Degentrifying to reduce violence

Care and reproductive work, which has traditionally been handled by women, is supported thanks to an informal caring network built up between them. This solidarity network is forged out of subsistence links between the people in the neighbourhood, the market, shops, school and the building where they live. If gentrification does away with these customs and these relationships, it destroys the links of solidarity and the result is that reproducing and caring have to be carried out unaided. Without the fourth leg of the welfare state and because of the destruction of this solidarity network, the city becomes a setting fit only for economically productive activities. What is needed, then, in the fight against the individualising violence of gentrification, is for people and all their needs to be placed at the centre of city decisions.

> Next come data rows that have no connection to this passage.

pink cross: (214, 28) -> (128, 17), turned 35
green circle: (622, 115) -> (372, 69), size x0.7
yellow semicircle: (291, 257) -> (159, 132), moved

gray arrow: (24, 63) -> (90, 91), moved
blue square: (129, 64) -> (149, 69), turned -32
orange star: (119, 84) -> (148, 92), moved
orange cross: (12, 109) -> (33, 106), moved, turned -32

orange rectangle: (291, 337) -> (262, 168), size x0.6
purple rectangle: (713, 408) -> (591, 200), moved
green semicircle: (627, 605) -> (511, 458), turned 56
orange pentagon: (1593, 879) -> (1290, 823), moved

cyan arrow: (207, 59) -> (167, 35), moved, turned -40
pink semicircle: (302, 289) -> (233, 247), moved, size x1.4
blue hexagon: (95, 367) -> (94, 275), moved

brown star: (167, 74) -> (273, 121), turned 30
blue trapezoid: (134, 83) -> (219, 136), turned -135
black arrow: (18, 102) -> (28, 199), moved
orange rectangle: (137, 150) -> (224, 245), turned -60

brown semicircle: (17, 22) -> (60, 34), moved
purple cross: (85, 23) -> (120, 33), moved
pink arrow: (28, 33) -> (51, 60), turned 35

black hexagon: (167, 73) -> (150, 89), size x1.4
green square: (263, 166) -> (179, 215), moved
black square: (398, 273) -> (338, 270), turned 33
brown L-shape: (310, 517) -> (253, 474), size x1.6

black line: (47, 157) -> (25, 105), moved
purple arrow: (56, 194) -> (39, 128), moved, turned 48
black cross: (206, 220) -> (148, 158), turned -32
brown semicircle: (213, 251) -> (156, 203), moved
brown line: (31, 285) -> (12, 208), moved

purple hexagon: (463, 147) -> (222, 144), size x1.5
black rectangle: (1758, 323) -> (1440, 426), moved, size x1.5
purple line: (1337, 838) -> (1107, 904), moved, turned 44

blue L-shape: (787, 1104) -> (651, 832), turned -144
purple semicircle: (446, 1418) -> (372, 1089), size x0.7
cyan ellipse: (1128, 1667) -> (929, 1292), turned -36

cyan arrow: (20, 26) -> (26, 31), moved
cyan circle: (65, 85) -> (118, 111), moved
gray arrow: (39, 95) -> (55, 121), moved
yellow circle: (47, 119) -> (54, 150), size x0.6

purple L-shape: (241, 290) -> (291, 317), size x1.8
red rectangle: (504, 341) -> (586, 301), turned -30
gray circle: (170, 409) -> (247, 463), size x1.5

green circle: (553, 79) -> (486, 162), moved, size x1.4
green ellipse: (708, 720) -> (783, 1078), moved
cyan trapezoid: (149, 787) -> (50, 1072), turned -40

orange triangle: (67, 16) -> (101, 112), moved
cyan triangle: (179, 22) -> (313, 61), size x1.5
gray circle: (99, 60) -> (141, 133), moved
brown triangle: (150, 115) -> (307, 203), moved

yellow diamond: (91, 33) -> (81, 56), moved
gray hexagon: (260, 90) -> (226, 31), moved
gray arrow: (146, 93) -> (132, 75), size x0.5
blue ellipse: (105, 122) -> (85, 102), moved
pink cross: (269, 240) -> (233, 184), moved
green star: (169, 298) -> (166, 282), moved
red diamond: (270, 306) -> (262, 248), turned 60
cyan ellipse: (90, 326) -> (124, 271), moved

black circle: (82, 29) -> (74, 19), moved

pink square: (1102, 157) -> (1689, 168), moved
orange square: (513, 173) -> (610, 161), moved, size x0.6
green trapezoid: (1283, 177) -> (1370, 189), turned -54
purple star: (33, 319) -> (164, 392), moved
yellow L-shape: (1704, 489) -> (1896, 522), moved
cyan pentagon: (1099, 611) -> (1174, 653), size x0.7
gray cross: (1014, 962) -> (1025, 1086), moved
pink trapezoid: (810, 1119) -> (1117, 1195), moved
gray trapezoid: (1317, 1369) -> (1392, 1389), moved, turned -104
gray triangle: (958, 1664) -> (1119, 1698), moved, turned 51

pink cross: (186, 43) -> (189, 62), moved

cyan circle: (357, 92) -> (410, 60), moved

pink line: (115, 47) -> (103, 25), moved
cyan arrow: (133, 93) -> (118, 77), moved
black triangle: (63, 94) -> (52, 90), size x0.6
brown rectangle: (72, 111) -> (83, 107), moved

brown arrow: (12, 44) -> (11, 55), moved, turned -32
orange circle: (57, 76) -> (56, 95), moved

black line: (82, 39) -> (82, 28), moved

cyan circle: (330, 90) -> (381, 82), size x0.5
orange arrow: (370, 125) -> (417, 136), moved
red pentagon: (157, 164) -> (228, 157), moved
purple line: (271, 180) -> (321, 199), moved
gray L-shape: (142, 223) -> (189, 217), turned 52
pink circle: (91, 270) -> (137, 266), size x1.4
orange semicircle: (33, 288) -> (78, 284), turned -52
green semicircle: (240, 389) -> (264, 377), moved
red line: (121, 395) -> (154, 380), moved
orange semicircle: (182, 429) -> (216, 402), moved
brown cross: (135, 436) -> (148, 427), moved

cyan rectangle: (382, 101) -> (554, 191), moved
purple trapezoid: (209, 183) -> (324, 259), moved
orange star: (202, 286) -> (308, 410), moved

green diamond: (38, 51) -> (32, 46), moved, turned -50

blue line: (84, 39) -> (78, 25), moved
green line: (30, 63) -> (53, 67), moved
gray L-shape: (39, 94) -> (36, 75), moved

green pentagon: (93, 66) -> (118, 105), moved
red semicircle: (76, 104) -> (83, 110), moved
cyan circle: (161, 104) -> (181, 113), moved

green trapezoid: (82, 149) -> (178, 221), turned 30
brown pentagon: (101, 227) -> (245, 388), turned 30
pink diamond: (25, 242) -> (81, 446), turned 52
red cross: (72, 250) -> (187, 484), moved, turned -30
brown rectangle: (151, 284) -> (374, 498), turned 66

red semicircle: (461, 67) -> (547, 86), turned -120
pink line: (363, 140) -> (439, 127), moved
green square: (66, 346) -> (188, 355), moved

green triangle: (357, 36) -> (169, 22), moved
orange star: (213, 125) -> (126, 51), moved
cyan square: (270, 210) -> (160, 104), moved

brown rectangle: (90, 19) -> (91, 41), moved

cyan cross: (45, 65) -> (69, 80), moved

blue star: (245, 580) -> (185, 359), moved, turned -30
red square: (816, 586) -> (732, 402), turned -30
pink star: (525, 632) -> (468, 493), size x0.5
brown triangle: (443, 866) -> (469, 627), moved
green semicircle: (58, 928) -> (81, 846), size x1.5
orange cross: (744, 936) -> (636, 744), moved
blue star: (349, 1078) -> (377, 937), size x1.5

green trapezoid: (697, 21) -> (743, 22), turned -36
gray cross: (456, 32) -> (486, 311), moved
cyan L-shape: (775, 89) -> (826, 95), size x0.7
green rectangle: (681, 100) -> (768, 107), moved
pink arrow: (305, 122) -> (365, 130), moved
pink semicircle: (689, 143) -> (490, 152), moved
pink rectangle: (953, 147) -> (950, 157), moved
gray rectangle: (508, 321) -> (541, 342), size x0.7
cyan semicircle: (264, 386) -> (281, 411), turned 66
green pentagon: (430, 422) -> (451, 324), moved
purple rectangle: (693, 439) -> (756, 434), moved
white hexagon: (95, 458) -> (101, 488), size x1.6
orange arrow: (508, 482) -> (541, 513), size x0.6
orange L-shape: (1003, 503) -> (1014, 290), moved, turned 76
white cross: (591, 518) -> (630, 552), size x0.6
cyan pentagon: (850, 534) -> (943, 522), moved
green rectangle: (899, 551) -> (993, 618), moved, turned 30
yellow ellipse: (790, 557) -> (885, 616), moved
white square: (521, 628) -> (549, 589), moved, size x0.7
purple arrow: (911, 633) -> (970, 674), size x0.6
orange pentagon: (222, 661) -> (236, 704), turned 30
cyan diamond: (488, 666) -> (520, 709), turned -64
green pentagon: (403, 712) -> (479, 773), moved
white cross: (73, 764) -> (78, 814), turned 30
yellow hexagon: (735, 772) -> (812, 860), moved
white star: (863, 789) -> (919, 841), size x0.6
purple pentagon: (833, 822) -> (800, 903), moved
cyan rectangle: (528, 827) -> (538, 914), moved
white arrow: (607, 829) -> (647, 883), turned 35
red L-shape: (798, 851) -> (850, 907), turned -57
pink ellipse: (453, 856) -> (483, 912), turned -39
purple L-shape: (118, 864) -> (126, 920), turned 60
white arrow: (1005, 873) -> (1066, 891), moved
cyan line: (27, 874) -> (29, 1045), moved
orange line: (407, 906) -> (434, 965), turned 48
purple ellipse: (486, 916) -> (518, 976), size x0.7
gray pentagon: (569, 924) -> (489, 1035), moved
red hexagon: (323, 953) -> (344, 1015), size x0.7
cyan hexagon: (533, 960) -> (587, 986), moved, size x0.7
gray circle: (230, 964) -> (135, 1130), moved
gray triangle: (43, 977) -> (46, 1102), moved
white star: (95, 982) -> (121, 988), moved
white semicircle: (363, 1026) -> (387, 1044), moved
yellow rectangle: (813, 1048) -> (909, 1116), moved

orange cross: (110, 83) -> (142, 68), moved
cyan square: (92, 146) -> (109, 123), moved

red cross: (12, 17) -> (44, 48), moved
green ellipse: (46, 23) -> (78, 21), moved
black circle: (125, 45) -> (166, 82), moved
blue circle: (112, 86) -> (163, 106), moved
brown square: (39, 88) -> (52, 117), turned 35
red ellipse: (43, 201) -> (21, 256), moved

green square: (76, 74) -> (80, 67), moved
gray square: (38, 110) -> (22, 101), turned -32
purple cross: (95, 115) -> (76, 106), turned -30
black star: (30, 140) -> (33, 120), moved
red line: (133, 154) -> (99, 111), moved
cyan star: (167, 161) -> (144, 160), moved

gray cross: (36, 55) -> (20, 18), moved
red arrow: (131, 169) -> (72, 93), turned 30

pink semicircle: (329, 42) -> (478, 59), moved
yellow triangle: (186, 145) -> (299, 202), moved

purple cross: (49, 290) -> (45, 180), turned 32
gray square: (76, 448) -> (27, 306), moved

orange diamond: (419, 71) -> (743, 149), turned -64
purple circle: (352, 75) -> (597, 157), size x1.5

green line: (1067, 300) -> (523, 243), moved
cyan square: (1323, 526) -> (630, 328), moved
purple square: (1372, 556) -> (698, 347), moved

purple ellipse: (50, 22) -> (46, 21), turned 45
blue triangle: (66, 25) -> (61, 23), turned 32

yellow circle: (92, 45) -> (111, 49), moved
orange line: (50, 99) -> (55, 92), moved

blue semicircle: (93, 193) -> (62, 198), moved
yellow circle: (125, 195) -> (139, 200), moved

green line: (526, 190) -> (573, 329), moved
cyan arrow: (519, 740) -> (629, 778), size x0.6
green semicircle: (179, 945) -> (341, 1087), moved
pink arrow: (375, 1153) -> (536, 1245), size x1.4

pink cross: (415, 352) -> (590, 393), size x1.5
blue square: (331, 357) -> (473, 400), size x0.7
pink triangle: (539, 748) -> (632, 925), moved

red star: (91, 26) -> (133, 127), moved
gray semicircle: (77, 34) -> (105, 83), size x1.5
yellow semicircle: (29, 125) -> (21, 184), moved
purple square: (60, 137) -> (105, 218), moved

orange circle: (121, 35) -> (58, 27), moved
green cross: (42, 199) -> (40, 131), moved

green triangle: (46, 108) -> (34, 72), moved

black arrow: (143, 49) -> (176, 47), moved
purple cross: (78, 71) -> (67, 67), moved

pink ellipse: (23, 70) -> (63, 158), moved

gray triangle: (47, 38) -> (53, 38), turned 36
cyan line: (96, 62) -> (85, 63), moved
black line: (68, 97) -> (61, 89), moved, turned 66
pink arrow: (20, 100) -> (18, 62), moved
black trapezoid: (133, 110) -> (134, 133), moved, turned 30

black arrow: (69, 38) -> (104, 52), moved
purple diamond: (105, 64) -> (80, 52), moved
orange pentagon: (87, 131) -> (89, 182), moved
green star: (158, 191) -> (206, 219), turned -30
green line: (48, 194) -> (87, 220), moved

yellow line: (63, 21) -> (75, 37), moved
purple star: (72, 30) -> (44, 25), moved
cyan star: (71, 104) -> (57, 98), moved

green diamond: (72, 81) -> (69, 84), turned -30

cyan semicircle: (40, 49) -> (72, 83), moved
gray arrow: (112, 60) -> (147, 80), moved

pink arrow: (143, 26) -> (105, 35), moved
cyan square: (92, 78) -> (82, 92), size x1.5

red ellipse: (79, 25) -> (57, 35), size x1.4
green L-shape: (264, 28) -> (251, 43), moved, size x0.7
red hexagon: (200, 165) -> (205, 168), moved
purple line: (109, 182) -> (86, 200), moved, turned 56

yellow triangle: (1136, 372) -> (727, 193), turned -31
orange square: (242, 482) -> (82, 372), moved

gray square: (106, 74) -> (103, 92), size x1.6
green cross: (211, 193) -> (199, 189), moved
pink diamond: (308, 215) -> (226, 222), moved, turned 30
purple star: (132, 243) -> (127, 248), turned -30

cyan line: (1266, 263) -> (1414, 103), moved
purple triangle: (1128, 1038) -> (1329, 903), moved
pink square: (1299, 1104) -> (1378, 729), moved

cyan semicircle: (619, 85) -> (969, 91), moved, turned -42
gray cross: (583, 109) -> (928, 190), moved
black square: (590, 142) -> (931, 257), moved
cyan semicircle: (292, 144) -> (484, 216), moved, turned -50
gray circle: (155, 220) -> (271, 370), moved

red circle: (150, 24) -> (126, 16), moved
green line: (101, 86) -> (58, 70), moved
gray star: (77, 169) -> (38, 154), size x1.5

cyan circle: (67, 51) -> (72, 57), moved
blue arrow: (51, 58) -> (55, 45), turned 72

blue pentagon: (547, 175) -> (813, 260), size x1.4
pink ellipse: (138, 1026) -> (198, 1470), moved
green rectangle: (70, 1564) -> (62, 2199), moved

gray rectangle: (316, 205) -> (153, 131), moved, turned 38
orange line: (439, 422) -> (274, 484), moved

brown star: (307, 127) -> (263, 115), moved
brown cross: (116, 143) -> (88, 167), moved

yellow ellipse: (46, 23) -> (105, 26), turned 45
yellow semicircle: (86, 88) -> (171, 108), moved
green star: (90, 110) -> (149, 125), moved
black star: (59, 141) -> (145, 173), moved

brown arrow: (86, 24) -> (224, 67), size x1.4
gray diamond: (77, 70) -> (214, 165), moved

This city that is being turned into a desert, stripped not just of people, but of the links that give it its quality, has a direct effect on the physical freedom of women. The city that loses residents and local trade – in short, the network of people who mesh together, who know one another and who therefore care for each other – exposes them to a scenario that is blinder, dumber and darker, where as women they have a greater chance of being assaulted, or, at least, of feeling more fragile, more unsafe, and of being deprived of the public space.

Every twelve hours a sexual assault with violence or intimidation is reported. More than 90% of the people who suffer this violence are women, most of them young and 22% minors, according to figures in the Generalitat’s (Catalan Government) Balanç de seguretat i activitat policial (‘Summary of safety and police activity’) published by the Mossos d’Esquadra (Catalan police) in 2016. Mixing users and detemporalising public space help to reduce gender violence. In strategies against gentrification, it’s important to identify what uses are allowed in the city so as to have as wide as possible a temporal cover and favour the greatest possible diversity of users.

Any policy or government action to intervene in the process of degentrification must be implemented with measures that take into account the more fragile layers of society. It must safeguard equal rights and opportunities, which women per se lack. Any city wanting to fight against gentrification must fight against real-estate violence, individualising violence and gender violence in order to build a better city for all.